Transport’s As You Like It was a play within a play, the first level of which was set at a refugee camp with the narrator, Adam (Fisayo Akinade), and his eight fellow asylum-seekers. This was the opening and closing setting for the play, as the second level – the actual story of As You Like It – was seen through Adam’s eyes as he studied the text. The transition between the two levels was executed smoothly, and the actors, Akinade in particular, play their different characters convincingly – differentiating themselves from their past incarnations with contrasting costumes and accents.

The comedic side of As You Like It was left mainly to Colin Michael Cormichael, who portrayed both the court jester Touchstone and the musician Amiens, and successfully added a lighter side to the otherwise serious and dark play. His ‘singing’ (which was in fact, miming) to opera and jazz music was sincerely entertaining and earned many hearty laughs from the audience.

The fact that this adaptation somewhat disregarded the comedic aspect of As You Like It was not an issue; the sombre nature of this production worked, because it was constant. From the moment the lights went out at the start of Act I, eerie music was played until the actors came on stage.

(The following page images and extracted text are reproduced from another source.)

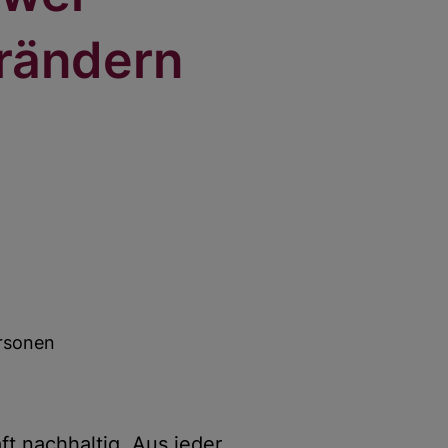
erändern
ersonen
ft nachhaltig. Aus jeder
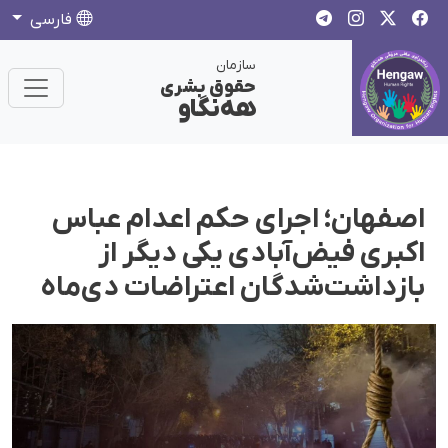
فارسی
سازمان
حقوق بشری
هەنگاو
اصفهان؛ اجرای حکم اعدام عباس
اکبری فیض‌آبادی یکی دیگر از
بازداشت‌شدگان اعتراضات دی‌ماه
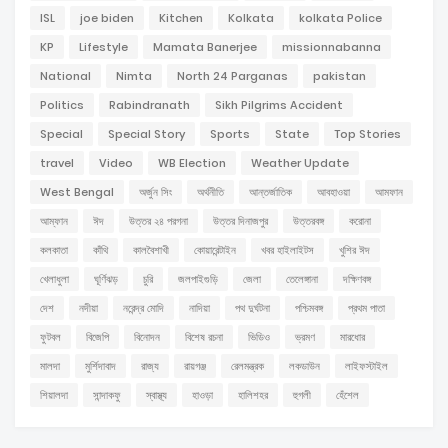
ISL
joe biden
Kitchen
Kolkata
kolkata Police
KP
Lifestyle
Mamata Banerjee
missionnabanna
National
Nimta
North 24 Parganas
pakistan
Politics
Rabindranath
Sikh Pilgrims Accident
Special
Special Story
Sports
State
Top Stories
travel
Video
WB Election
Weather Update
West Bengal
অর্জুন সিং
অর্থনীতি
আন্তর্জাতিক
আবহাওয়া
আমফান
আম্ফান
ঈদ
উত্তর ২৪ পরগনা
উত্তর দিনাজপুর
উত্তরবঙ্গ
করোনা
কলকাতা
কাঁথি
কালবৈশাখী
কোয়ারেন্টাইন
খবর হাইলাইটস
খুশির ঈদ
খেলাধুলা
ঘূর্ণিঝড়
চুরি
জলপাইগুড়ি
জেলা
তেলেঙ্গানা
দক্ষিণবঙ্গ
দেশ
নদীয়া
নরেন্দ্র মোদি
নাদিয়া
পথ দুর্ঘটনা
পশ্চিমবঙ্গ
প্রথম পাতা
ফুটবল
বিজেপি
বিনোদন
বিশেষ রচনা
ভিডিও
ভ্রমণ
মারধোর
মালদা
মুর্শিদাবাদ
রাজ্য
রায়গঞ্জ
রেলমন্ত্রক
লকডাউন
লাইফস্টাইল
শিয়ালদা
সান্দাকফু
স্বাস্থ্য
হাওড়া
হালিশহর
হুগলী
হেঁশেল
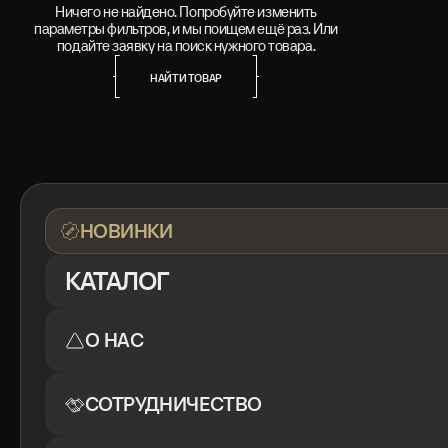
Ничего не найдено. Попробуйте изменить
параметры фильтров, и мы поищем ещё раз. Или
подайте заявку на поиск нужного товара.
НАЙТИ ТОВАР
НАЙТИ ТОВАР
НОВИНКИ
КАТАЛОГ
О НАС
СОТРУДНИЧЕСТВО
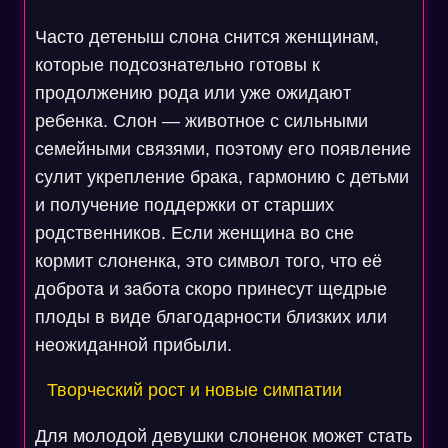
Часто детеныш слона снится женщинам,
которые подсознательно готовы к
продолжению рода или уже ожидают
ребенка. Слон — животное с сильными
семейными связями, поэтому его появление
сулит укрепление брака, гармонию с детьми
и получение поддержки от старших
родственников. Если женщина во сне
кормит слоненка, это символ того, что её
доброта и забота скоро принесут щедрые
плоды в виде благодарности близких или
неожиданной прибыли.
Творческий рост и новые симпатии
Для молодой девушки слоненок может стать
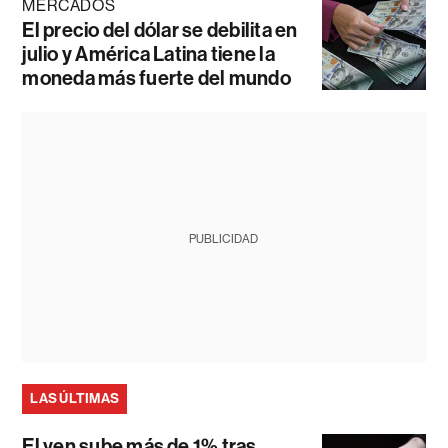
MERCADOS
El precio del dólar se debilita en
julio y América Latina tiene la
moneda más fuerte del mundo
PUBLICIDAD
LAS ÚLTIMAS
El yen sube más de 1% tras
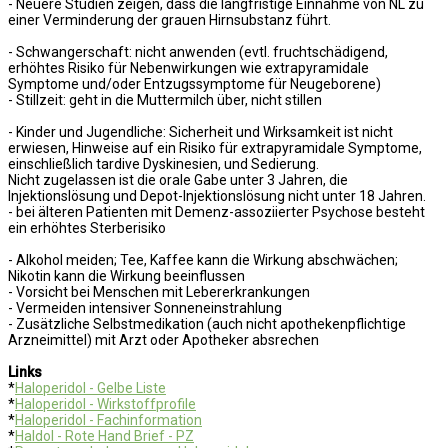
- Neuere Studien zeigen, dass die langfristige Einnahme von NL zu
einer Verminderung der grauen Hirnsubstanz führt.
- Schwangerschaft: nicht anwenden (evtl. fruchtschädigend,
erhöhtes Risiko für Nebenwirkungen wie extrapyramidale
Symptome und/oder Entzugssymptome für Neugeborene)
- Stillzeit: geht in die Muttermilch über, nicht stillen
- Kinder und Jugendliche: Sicherheit und Wirksamkeit ist nicht
erwiesen, Hinweise auf ein Risiko für extrapyramidale Symptome,
einschließlich tardive Dyskinesien, und Sedierung.
Nicht zugelassen ist die orale Gabe unter 3 Jahren, die
Injektionslösung und Depot-Injektionslösung nicht unter 18 Jahren.
- bei älteren Patienten mit Demenz-assoziierter Psychose besteht
ein erhöhtes Sterberisiko
- Alkohol meiden; Tee, Kaffee kann die Wirkung abschwächen;
Nikotin kann die Wirkung beeinflussen
- Vorsicht bei Menschen mit Lebererkrankungen
- Vermeiden intensiver Sonneneinstrahlung
- Zusätzliche Selbstmedikation (auch nicht apothekenpflichtige
Arzneimittel) mit Arzt oder Apotheker absrechen
Links
*
Haloperidol - Gelbe Liste
*
Haloperidol - Wirkstoffprofile
*
Haloperidol - Fachinformation
*
Haldol - Rote Hand Brief - PZ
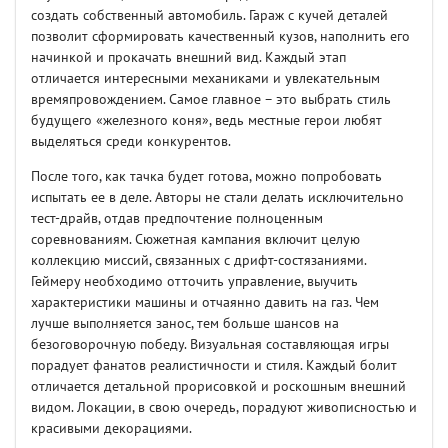
создать собственный автомобиль. Гараж с кучей деталей
позволит сформировать качественный кузов, наполнить его
начинкой и прокачать внешний вид. Каждый этап
отличается интересными механиками и увлекательным
времяпровождением. Самое главное – это выбрать стиль
будущего «железного коня», ведь местные герои любят
выделяться среди конкурентов.
После того, как тачка будет готова, можно попробовать
испытать ее в деле. Авторы не стали делать исключительно
тест-драйв, отдав предпочтение полноценным
соревнованиям. Сюжетная кампания включит целую
коллекцию миссий, связанных с дрифт-состязаниями.
Геймеру необходимо отточить управление, выучить
характеристики машины и отчаянно давить на газ. Чем
лучше выполняется занос, тем больше шансов на
безоговорочную победу. Визуальная составляющая игры
порадует фанатов реалистичности и стиля. Каждый болит
отличается детальной прорисовкой и роскошным внешний
видом. Локации, в свою очередь, порадуют живописностью и
красивыми декорациями.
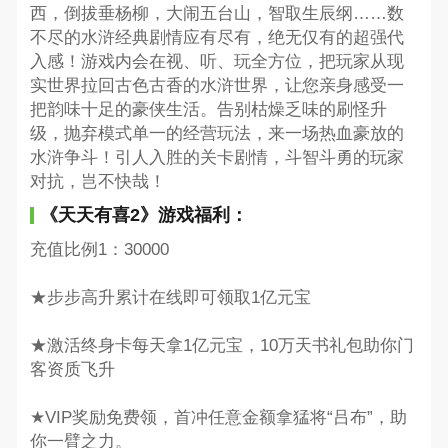
西，倒拔垂杨柳，大闹五台山，智取生辰纲……数
不尽的水浒经典剧情应有尽有，绝无仅有的超强代
入感！游戏内会在视、听、玩全方位，把玩家从现
实世界拉回古色古香的水浒世界，让您亲身感受一
把韵味十足的豪侠生活。告别枯燥乏味的刷怪升
级，抛弃模式单一的经营玩法，来一场热血豪放的
水浒争斗！引人入胜的关卡剧情，斗智斗勇的玩家
对抗，岂不快哉！
《天天有喜2》游戏福利：
充值比例1：30000
★步步高升累计在线即可领取1亿元宝
★激活终身卡每天拿1亿元宝，10万天书礼包助你门
客资质飞升
★VIP奖励免费领，首冲任意金额拿猛将“吕布”，助
你一臂之力。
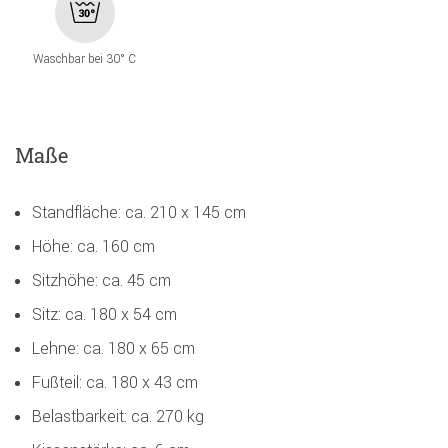
Waschbar bei 30° C
Maße
Standfläche: ca. 210 x 145 cm
Höhe: ca. 160 cm
Sitzhöhe: ca. 45 cm
Sitz: ca. 180 x 54 cm
Lehne: ca. 180 x 65 cm
Fußteil: ca. 180 x 43 cm
Belastbarkeit: ca. 270 kg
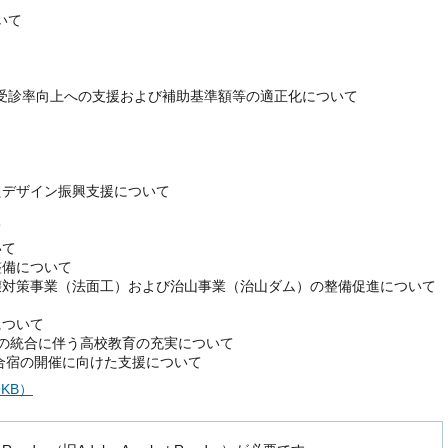
いて
受診率向上への支援および補助基準額等の適正化について
たデザイン振興支援について
て
いて
整備について
壊対策事業（法面工）および治山事業（治山ダム）の整備促進について
について
）の統合に伴う高校教育の充実について
前合宿の開催に向けた支援について
9KB）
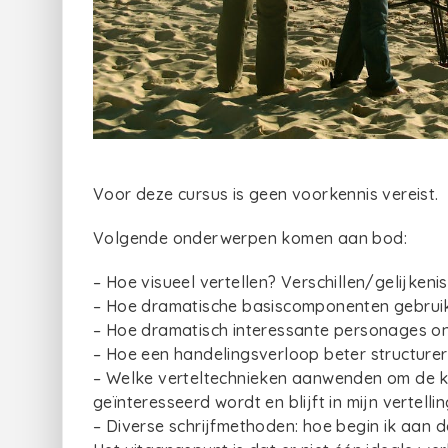
Voor deze cursus is geen voorkennis vereist.
Volgende onderwerpen komen aan bod:
– Hoe visueel vertellen? Verschillen/gelijken
– Hoe dramatische basiscomponenten gebrui
– Hoe dramatisch interessante personages o
– Hoe een handelingsverloop beter structure
– Welke verteltechnieken aanwenden om de k
geïnteresseerd wordt en blijft in mijn vertelli
– Diverse schrijfmethoden: hoe begin ik aan d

Designer Hayley Grindle’s minimalistic set gave the audience an immediate sense that this production would not be as romanticised as in other productions. Helicopter sound effects and extreme bright lights (that contrasted with the otherwise dim set) used when the powerful and villainous Duke Frederick came on, added to this sense of all things dark.

As You Like It’s cast, only nine actors playing 18 different characters in total, were as a whole fantastic. The only criticism that I had was that occasionally the speech was mumbled and quiet, but this was only a minor fault in what was otherwise coherent.

Shakespeare’s comedy was translated into a relevant and modern story of love and freedom, with sombre undertones which reflected the play’s central message.

So overall, did I like As You Like It? Yes, I liked it.